• _Source material_
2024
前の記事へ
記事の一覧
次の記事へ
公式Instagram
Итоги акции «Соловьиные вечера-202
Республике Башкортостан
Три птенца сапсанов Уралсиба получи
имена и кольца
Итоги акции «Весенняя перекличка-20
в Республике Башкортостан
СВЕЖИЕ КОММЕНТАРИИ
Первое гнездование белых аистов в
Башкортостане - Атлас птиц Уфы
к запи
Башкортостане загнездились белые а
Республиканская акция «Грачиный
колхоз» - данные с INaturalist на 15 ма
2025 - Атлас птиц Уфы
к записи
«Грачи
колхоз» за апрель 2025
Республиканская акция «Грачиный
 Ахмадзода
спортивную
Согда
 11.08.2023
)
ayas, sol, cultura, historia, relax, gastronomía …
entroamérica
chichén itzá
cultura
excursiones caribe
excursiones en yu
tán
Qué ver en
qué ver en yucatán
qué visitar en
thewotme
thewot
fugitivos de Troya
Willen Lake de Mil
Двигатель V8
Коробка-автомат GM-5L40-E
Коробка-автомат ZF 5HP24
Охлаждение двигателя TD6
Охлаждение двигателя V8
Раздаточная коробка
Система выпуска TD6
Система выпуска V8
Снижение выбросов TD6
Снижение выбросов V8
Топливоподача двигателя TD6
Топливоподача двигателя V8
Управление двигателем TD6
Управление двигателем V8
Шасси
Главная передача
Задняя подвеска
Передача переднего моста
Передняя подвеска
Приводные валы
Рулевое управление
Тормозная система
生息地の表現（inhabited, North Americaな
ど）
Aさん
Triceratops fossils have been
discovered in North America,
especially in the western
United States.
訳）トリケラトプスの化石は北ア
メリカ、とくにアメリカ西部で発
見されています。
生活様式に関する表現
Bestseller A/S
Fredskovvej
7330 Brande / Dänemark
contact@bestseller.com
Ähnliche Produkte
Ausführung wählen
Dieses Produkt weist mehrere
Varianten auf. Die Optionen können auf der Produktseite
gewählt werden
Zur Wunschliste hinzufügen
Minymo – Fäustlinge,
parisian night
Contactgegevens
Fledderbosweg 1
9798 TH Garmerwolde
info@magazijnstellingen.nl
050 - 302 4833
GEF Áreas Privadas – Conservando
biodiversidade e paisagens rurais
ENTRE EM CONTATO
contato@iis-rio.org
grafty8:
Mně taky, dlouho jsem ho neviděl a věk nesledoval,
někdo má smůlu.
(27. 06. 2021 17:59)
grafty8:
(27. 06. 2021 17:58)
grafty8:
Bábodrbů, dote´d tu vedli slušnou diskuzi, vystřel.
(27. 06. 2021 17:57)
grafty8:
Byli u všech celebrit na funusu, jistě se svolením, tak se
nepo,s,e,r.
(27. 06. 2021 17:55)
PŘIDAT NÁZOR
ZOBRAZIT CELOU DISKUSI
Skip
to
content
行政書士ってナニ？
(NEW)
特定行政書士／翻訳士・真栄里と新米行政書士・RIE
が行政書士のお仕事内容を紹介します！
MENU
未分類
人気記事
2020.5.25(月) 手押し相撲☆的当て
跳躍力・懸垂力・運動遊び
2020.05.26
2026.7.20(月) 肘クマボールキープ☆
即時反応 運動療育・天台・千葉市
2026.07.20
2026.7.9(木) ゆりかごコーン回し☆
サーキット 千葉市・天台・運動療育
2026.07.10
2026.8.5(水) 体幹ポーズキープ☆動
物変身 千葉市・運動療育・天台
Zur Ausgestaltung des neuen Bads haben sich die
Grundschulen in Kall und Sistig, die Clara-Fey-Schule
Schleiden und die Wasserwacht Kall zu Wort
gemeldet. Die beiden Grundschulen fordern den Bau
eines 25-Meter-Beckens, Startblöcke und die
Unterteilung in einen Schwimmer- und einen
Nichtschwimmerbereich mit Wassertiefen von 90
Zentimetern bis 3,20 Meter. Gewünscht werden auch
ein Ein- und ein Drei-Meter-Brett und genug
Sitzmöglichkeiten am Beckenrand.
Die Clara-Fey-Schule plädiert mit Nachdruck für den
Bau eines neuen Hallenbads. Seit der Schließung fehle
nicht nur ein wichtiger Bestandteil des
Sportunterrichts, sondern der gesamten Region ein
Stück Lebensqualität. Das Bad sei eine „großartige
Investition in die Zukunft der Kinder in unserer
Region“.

• _Aim of the exercise_
Show every line from the listing above in which the string "North" appears.

• _Response area_
生息地の表現（inhabited, North Americaな
discovered in North America,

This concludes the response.